For the Livermore computational experts working to optimize several existing scientific simulation codes, a crucial step is ensuring that the codes are employing a scalable solution for time-dependent deterministic neutron transport equations that have a six-dimensional phase space. LLNL researchers are testing and enhancing a neutral particle transport code and the algorithm on which the code relies to ensure that they successfully scale to petaflop/s and exaflop/s computing systems.
When solving time-dependent deterministic neutron transport equations, LLNL scientific codes currently rely on an efficient iterative solving method called sweeping. Because of the six-dimensional phase space, reasonably resolved simulations require high unknown counts. One significant scaling advantage of sweep algorithms is that the number of iterations needed to solve the system is set by the physics of the actual problem and thus does not increase as the number of unknowns in the problem grows.
However, since sweeps have some inherently sequential steps, many computer scientists have doubted whether they would ever successfully scale to machines with hundreds of thousands or even millions of processors.

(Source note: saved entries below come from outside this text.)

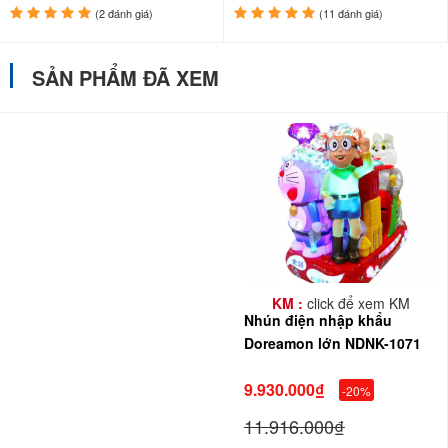
(2 đánh giá)
(11 đánh giá)
SẢN PHẨM ĐÃ XEM
KM :
click để xem KM
Nhún điện nhập khẩu
Doreamon lớn NDNK-1071
9.930.000₫
-20%
11.916.000₫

As part of a Laboratory Directed Research and Development Program project led by Robert Falgout, LLNL researchers identified the key components for controlling sweep algorithm efficiency and developed parallel performance models for optimized versions of the algorithms. Contrary to prevailing opinion, these models predicted that the sweeps would perform well on petascale systems.
To verify Falgout’s modeling results, Peter Brown, Teresa Bailey, Adam Kunen, and Britton Chang implemented and tested the efficient sweep algorithms in Ardra. Ardra is a 3D neutron and gamma particle transport code incorporating two types of sweeps. Ardra itself has undergone significant enhancements over the past year and a half to improve its scalability, including refactoring into C++, but sweep performance is still a crucial variable. Once the refreshed sweep algorithms were added into Ardra, the team tested the code on all 1.5 million processors of the Sequoia supercomputer. The problem included 37.5 trillion unknowns and represented the largest discrete ordinates transport calculation to date.
Ardra achieved over 71% parallel efficiency on Sequoia, demonstrating excellent scaling and validating model predictions. While the Ardra researchers are still contemplating further code and algorithm enhancements, the Sequoia results provide a strong indication that sweep algorithms will scale to exascale-sized problems and systems.